» YOUR GOAL: Every line in the records below that holds "with" must be identified and copied.

» DATA EXTRACTS:
★ ★ ★ ★
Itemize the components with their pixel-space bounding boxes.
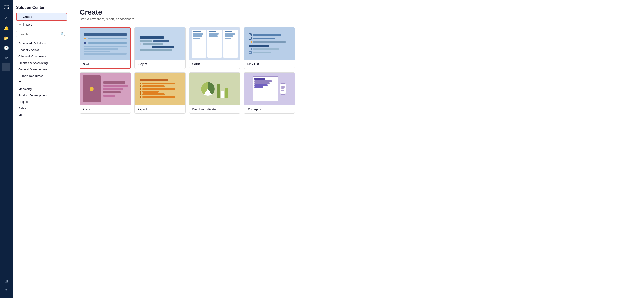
★ ★ ★ ★
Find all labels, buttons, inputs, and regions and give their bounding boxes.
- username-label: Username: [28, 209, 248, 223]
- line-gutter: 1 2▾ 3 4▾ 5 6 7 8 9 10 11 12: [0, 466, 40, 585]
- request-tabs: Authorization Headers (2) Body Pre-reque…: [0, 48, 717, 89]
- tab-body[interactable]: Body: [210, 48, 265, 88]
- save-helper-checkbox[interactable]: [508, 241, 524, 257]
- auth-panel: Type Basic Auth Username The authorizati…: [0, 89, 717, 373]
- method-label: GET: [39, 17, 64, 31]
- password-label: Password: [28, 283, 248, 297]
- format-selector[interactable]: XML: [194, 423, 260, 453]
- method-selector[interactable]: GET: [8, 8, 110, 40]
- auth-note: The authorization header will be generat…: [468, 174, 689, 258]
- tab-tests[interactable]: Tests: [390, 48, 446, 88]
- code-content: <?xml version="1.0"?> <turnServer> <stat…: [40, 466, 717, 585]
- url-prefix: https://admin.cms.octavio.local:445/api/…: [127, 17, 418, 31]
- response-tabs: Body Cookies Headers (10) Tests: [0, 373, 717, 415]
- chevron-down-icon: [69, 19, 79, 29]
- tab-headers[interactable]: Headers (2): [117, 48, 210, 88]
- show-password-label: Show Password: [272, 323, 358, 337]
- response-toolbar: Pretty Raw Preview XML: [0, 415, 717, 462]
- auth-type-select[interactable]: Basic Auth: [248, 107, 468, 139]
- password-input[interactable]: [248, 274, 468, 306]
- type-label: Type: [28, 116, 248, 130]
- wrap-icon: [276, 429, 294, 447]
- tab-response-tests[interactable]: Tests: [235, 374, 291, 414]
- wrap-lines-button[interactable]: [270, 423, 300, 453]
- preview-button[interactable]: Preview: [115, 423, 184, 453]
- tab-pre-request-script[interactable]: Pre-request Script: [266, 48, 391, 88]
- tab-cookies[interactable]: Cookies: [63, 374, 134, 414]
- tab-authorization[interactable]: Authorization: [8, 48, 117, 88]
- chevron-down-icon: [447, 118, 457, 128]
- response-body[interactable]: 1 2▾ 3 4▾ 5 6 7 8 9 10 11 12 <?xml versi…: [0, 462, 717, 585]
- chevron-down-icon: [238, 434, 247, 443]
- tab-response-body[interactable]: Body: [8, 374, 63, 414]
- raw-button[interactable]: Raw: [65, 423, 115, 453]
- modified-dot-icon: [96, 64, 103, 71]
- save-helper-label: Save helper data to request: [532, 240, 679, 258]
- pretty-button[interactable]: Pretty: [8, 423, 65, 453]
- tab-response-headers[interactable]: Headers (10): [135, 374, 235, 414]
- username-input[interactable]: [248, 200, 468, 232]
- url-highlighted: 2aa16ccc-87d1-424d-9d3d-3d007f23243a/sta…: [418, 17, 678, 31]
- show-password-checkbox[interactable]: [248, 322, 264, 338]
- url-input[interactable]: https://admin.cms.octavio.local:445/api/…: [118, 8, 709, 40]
★ ★ ★ ★
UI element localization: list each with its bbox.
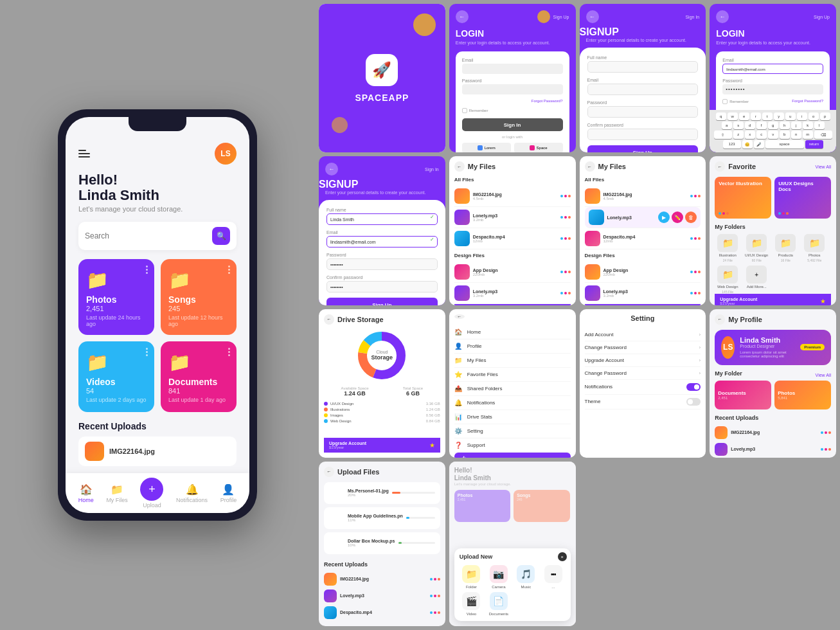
★ ★ ★ ★
» WRITTEN RESPONSE:
Itemize the components with their pixel-space bounding boxes.
UI element localization: list each with its bbox.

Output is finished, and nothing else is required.